Does it matter during development though? You could always develop on GNU toolchain and then make a final build in VC once the feature code is complete.
I actually don't understand the original poster's slowness with Windows. We use Perforce and VC++ .slns, sometimes with apps split into DLLs and get none of the slowness the poster talks about. Actually we get significantly better performance with this than under Unix with GCC. No-change or small change rebuilds take a few seconds, with the time being dominated by the link and proportional to the link size.
In my experience, you don't have to be careful. I've written lot's of C++ that compile fine on Windows (using mingw/msys) or Linux/Mac using gcc. Can you provide an example of where gcc specific features are included w/o the developer explicitly doing so?
This is pretty common and not particularly difficult. Most large cross-platform C++ projects (ie most browsers and game engines) compile in both gcc and msvc. It is easy to naively write code in one compiler that won't build in another, but it's also easy to fix said code once you try to build it with another compiler.
I mentioned that in a context of application which is crossplatform already and when something is being developed, it affects (in most cases anyways) all platforms in the same way - so this limitation is "built-in" already.
We've done compiler tests between VC express 2010 and GCC (Mingw gcc 4.6.x branch) at work with GCC beating VC express at '-O3 -ffast-math -march=corei7' vs '/O2 /arch:SSE2' for our code on Intel Core i7 nehalem. GCC even beat ICC on certain tests on that same Intel hardware.
What we weren't able to compare between the compilers was link-time optimization and profile-guided optimization since Microsoft crippled VC express by removing these optimizations.
So when someone makes claims that 'VC++ generates significantly better code than GCC' I want to see something backing that up. Had I made a blanket statement that 'GCC generates significantly better code than VC++' someone would call me on backing up that aswell, and rightly so.
So when you didn't use the two most important perf features in MSC, its performance was underwhelming. This is no surprise.
Also, if you were doing anything heavily floating-point, MSC 2010 would be a bad choice because it doesn't vectorize. Even internally at Microsoft, we were using ICC for building some math stuff. The next release of MSC fixes this.
Well we obviously didn't enable PGO/LTO for GCC either when doing these tests as that would have been pointless.
It would have been interesting to compare the quality of the respective compiler's PGO/LTO optimizations (particularly PGO given that for GCC and ICC code is sometimes up to 20% faster with that optimization) but not interesting enough for us to purchase a Visual Studio licence.
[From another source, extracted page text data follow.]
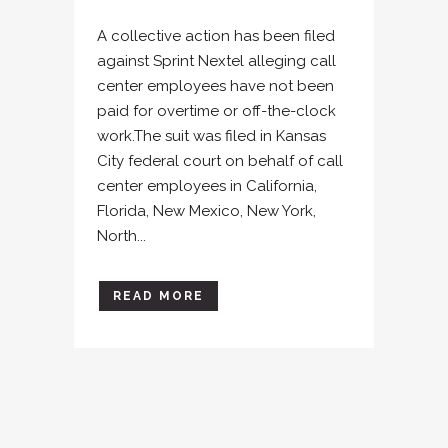
A collective action has been filed
against Sprint Nextel alleging call
center employees have not been
paid for overtime or off-the-clock
work.The suit was filed in Kansas
City federal court on behalf of call
center employees in California,
Florida, New Mexico, New York,
North...
READ MORE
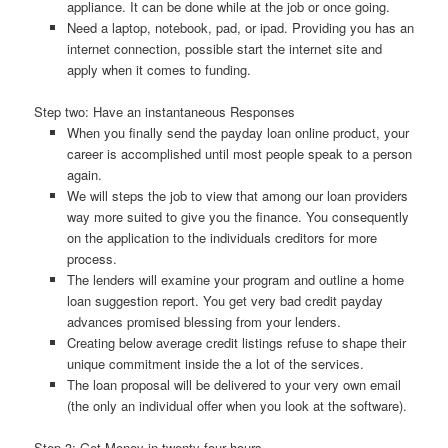
appliance. It can be done while at the job or once going.
Need a laptop, notebook, pad, or ipad. Providing you has an
internet connection, possible start the internet site and
apply when it comes to funding.
Step two: Have an instantaneous Responses
When you finally send the payday loan online product, your
career is accomplished until most people speak to a person
again.
We will steps the job to view that among our loan providers
way more suited to give you the finance. You consequently
on the application to the individuals creditors for more
process.
The lenders will examine your program and outline a home
loan suggestion report. You get very bad credit payday
advances promised blessing from your lenders.
Creating below average credit listings refuse to shape their
unique commitment inside the a lot of the services.
The loan proposal will be delivered to your very own email
(the only an individual offer when you look at the software).
Step 3: Get Money in twenty four hours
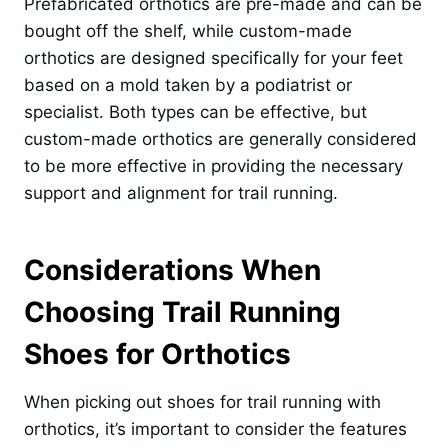
Prefabricated orthotics are pre-made and can be
bought off the shelf, while custom-made
orthotics are designed specifically for your feet
based on a mold taken by a podiatrist or
specialist. Both types can be effective, but
custom-made orthotics are generally considered
to be more effective in providing the necessary
support and alignment for trail running.
Considerations When
Choosing Trail Running
Shoes for Orthotics
When picking out shoes for trail running with
orthotics, it’s important to consider the features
And yes we use floating point math in most of our code, and if MSC doesn't vectorize then that would certainly explain worse performance. However this further denies the blanket statement of 'VC++ generates significantly better code than GCC.' which I was responding to.
I believe that at least one of the projects the original blog post mentioned - Chromium - can't be compiled with LTO or PGO enabled. Apparently the linker just runs out of memory with it and most large projects.
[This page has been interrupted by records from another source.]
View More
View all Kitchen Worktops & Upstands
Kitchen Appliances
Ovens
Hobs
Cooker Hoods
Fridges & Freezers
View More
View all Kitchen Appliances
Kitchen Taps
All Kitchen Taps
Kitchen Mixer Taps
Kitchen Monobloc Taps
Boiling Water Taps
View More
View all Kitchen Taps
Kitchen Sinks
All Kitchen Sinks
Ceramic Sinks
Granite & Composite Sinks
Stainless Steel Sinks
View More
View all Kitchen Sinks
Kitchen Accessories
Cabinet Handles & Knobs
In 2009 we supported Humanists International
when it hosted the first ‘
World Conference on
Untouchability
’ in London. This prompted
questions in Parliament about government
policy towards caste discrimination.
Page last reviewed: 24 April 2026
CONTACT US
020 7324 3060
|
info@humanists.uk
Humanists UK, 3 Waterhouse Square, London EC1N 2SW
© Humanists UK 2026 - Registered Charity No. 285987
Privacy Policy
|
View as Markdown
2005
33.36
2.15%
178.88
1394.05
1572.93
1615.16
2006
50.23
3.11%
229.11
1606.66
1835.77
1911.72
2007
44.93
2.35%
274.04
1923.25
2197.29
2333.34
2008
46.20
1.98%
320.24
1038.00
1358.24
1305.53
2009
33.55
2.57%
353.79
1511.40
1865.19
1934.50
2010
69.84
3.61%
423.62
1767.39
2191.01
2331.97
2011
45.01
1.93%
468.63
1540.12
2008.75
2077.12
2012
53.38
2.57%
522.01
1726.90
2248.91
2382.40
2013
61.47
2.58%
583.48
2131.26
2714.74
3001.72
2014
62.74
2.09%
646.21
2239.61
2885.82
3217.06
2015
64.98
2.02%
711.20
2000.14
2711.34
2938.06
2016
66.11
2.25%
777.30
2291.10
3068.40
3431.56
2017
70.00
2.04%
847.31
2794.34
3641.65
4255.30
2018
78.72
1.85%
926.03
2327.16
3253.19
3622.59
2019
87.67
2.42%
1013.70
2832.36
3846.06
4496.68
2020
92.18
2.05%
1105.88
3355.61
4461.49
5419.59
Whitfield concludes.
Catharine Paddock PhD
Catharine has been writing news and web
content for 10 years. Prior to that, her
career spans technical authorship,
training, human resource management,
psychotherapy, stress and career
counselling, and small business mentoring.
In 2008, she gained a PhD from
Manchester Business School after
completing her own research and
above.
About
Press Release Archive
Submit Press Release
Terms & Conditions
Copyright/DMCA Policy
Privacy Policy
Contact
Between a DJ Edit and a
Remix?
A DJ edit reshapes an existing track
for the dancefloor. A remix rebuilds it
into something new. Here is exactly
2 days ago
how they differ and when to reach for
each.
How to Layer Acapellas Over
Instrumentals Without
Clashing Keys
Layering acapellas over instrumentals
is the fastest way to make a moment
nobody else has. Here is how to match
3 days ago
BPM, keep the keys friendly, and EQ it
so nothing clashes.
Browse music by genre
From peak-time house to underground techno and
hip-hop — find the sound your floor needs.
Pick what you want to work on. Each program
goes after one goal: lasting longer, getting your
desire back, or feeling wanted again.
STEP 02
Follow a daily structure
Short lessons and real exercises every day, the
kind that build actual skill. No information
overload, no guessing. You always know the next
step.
Well it makes sense that LTO would have high memory requirements given that the point of the optimization is to look at the entire program as one entity rather than on a file by file scope and I have no doubt this can cause problems with very large projects.
PGO on the other hand seems very unlikely to fail due to memory constraints, atleast I've never come across that happening, the resulting code for the profiling stage will of course be bigger since it contains profiling code but I doubt the compilation stage requires alot more memory even though it examines the generated profiling data when optimizing the final binary.
It seems weird that PGO would not work with Chromium given that it's used in Firefox (which is not exactly a small project) to give a very noticeable speed boost (remember the 'Firefox runs faster with windows Firefox binary under wine than the native Linux binary debacle'? That was back when linux Firefox builds didn't use PGO while the windows builds did.)
With respect, this is not how claims work. You can't make a claim and then expect your opponents to have the burden of proof to refute it.
If you make a claim such as 'GCC produces significantly worse code than alternate compiler A' then it's completely reasonable to ask for something to support it. Tone wise perhaps the post could have been improved, but the principle stands.